As usually happens, our sprawling digressions eventually returned us to the original point. I urged her to consider getting vaxxed. I didn’t know exactly how they worked, and admittedly I didn’t know anyone who had died of COVID, but all of my loved ones and I were vaccinated and none of us were dead either. Vaccines, I thought, were an overly complicated way to control a population already subject to constant surveillance, propaganda, and the threat of state violence. The federal government, meanwhile, paid me very poorly, so I had no reason to lie to her. I think the last thing I said about it was that I didn’t want her to die.
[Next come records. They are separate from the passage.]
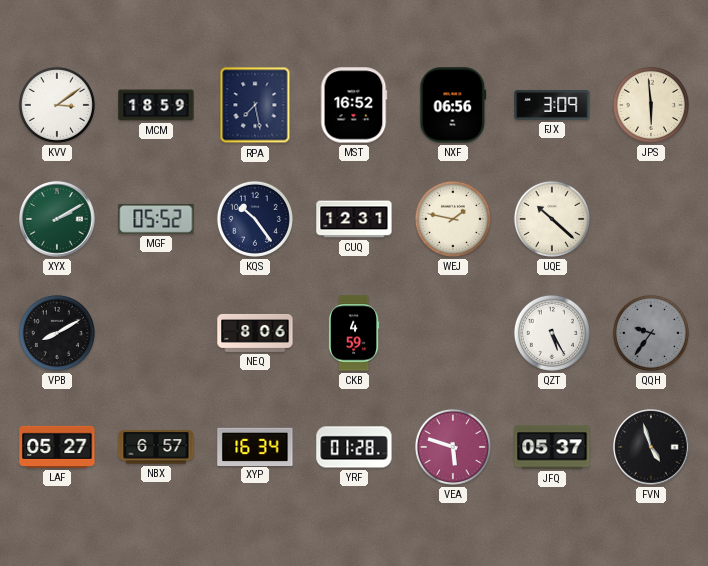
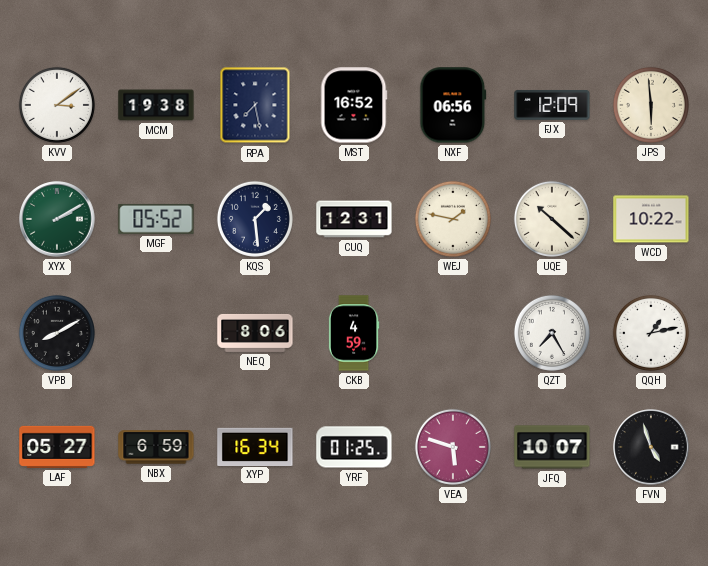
MCM: 18:59 -> 19:38
FJX: 3:09 -> 12:09
KQS: 10:24 -> 1:29
WCD: none -> 10:22
QZT: 5:25 -> 7:25
QQH: 9:36 -> 1:13
QQH dial: grey -> white
NBX: 6:57 -> 6:59
YRF: 01:28 -> 01:25
JFQ: 05:37 -> 10:07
I’ve thought a lot about our meeting on the picnic table under the cottonwoods, trying to figure out what worked—or whether I’m flattering myself, and nothing I said made any difference. But something seemed to. Before we parted ways, she told me I had made good points: she would get vaccinated after all. As we waved goodbye I made one last suggestion: “Stay off the internet!” Then she walked off across the grass and I never saw her again.
Whether or not she did get vaccinated, or instead went right back to the conspiracies on her computer screen, I don’t know. In any case, the authors of her paranoia are smiling right now. Trump will soon be in office, the headlines generate more fear and outrage by the minute, and the world is hotter than ever. At times like these, certainly a degree of realism about our situation and our enemies is warranted. But I think it’s no coincidence that the only time I’ve ever managed to change someone’s mind— someone whose mind truly needed changing—was after a long, healthy break from our world’s ubiquitous online simulacra. Or maybe it was just the cottonwoods.